Sep 20, 2021 Newsdesk Latest News, Macau, Top of the deck
The Morgan Stanley banking group has cut again – this time by 23 percent – its estimate for Macau market casino gross gaming revenue (GGR) generated this year.
The institution said the fresh downward revision was due to the “zero-tolerance policy” toward Covid-19 in place in both mainland China and Macau.
The timing regarding normalisation of travel between Hong Kong, Macau, and mainland China, “is still unknown”, Morgan Stanley said on Sunday, and “might only happen after” the 2022 Winter Olympics in Beijing, in February that year.
“We are concerned that the status quo,” namely visitor volume “at 25 percent of pre-Covid level, GGR at 35 percent,” and mass-market play at “50 percent” of pre-pandemic levels “could continue for longer,” wrote analysts Praveen Choudhary, Gareth Leung, and Thomas Allen.
That might be the case even though the note mentioned that Macau had an average daily tourist tally of 23,400 during the first two weeks of September, 37 percent of 2019 levels, and 90 percent higher than August this year, which coincided with an alert and tighter controls on inbound travel to Macau, after four locals tested positive for the Delta variant of Covid-19.
The banking group now thinks Macau’s 2021 GGR will be just under MOP96.77 billion (US$12 billion), which would still be up 60 percent year-on-year on the MOP60.44 billion achieved in 2020, when disruption to inbound tourism due to the Covid-19 pandemic was at a height.
Analysts are now typically comparing 2021 data with 2019, i.e., pre-pandemic levels.
On that basis, Morgan Stanley’s latest Macau GGR estimate for 2021 would be 33 percent of the GGR achieved in 2019, versus the institution’s previous expectation – released in May – that the 2021 figure would be 45 percent of 2019′s.
In May, the bank had already cut by 19 percent its estimate for Macau market casino GGR.
In its Sunday memo, Morgan Stanley also revised its estimate for 2021 Macau-market corporate earnings before interest, taxation, depreciation, and amortisation (EBITDA), stressing that, without normalisation of travel, casino operators would remain at EBITDA break-even.
For 2021, the institution expected, market-wide, corporate EBITDA to be US$1.18 billion, down 69 percent on its previous estimate for the year of nearly US$2.89 billion. In 2019, Macau corporate EBITDA was just under US$9.25 billion.

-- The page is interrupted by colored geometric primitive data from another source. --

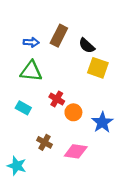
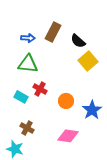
yellow square: (98, 68) -> (88, 61), turned 30
red cross: (57, 99) -> (40, 89), moved
brown cross: (44, 142) -> (27, 128), moved

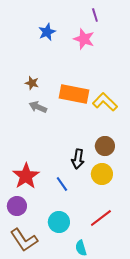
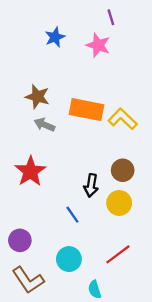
brown star: (32, 83) -> (37, 97), size x1.5
red star: (26, 176) -> (30, 171), moved

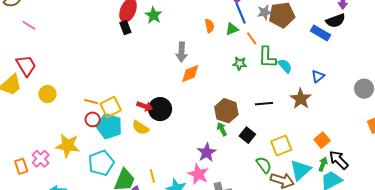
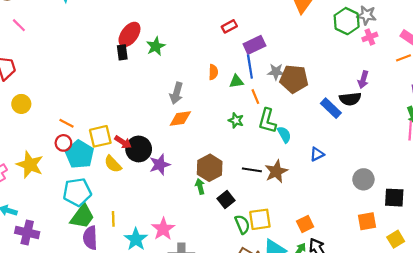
brown star: (301, 99) -> (276, 171), moved
yellow square: (111, 107) -> (100, 136), moved
purple star: (207, 152) -> (160, 165), moved
cyan pentagon: (101, 163) -> (77, 192), moved
green semicircle: (264, 165) -> (242, 224), moved

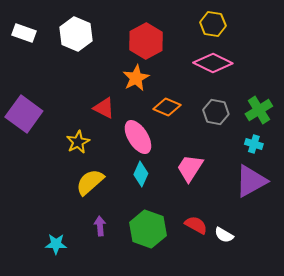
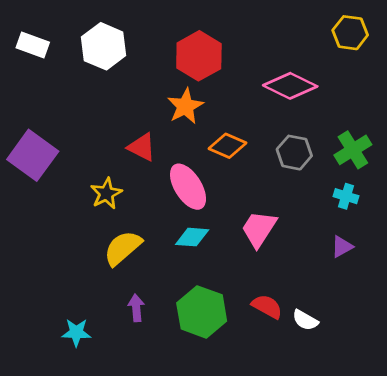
yellow hexagon: (213, 24) -> (350, 33), moved
cyan diamond: (141, 174) -> (192, 237), turned 70
purple triangle: (251, 181) -> (342, 247), size x0.5

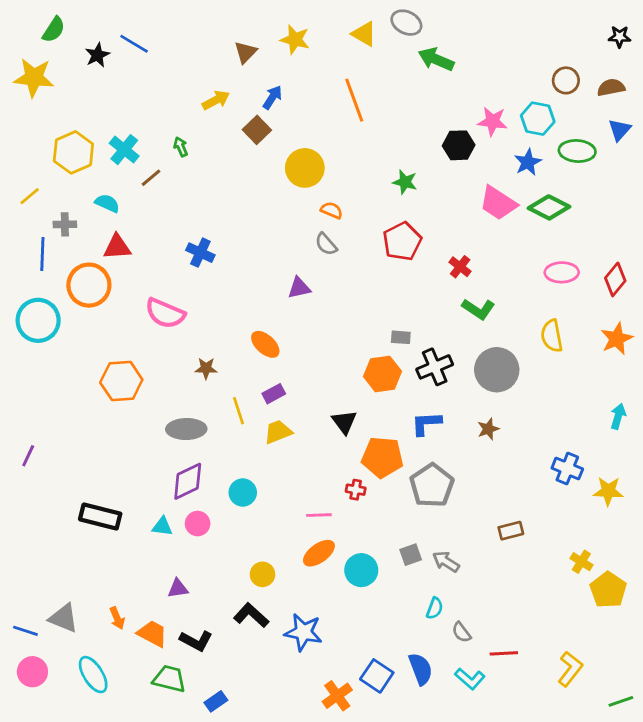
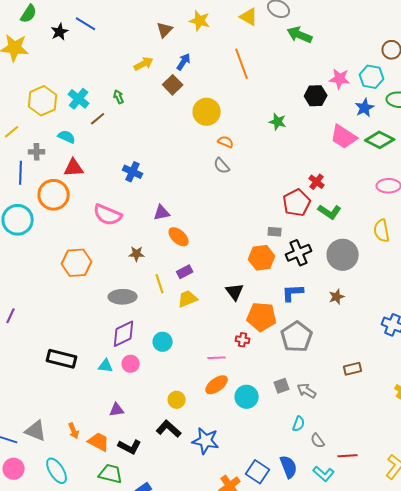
red pentagon: (402, 241) -> (297, 203), moved
purple triangle: (299, 288) -> (162, 213), moved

Morgan Stanley feared that an eventual recovery of revenue to pre-pandemic levels “could be months or years away”, due to the “lower efficacy for certain vaccinations” and the impact of the more infectious Delta variant of Covid-19.
Although the banking group’s analysts were “confident” about pent-up demand in China for Macau gambling, they now believe Macau’s GGR will not return to 2019 levels by 2023.

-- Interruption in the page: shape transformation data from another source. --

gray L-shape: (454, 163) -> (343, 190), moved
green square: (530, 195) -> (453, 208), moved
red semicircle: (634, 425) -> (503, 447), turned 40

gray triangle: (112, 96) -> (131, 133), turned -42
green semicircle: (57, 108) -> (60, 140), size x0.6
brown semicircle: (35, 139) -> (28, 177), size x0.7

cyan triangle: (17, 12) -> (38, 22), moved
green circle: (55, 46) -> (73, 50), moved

They did however forecast mass-market revenue to hit US$24 billion in 2023, 6 percent higher than pre-Covid-19 levels.
In addition, Morgan Stanley admitted that Macau government proposals for the gaming industry, announced last week and currently subject to public consultation, “made the market nervous”.
The government is proposing to step up scrutiny of casino concessionaires, including the “direct supervising” of these companies by appointing “delegates” to oversee how firms fulfil their concession duties.
In a press conference on September 14, the government also suggested a need for it to approve dividend distribution to shareholders by Macau’s casino operators.
Morgan Stanley nonetheless believed a positive of the proposals was the likelihood of a prompt resolution of the Macau licensing issue.
The city’s existing six gaming concessions are due to expire in June 2022, unless the authorities grant a form of limited extension as permitted under current Macau gaming law. Such extension can be in increments, up to a maximum of five years from the original 20-year term.
The banking group says “language in the document suggests” authorities are leaning towards maintaining the number of licences and the gaming tax rate.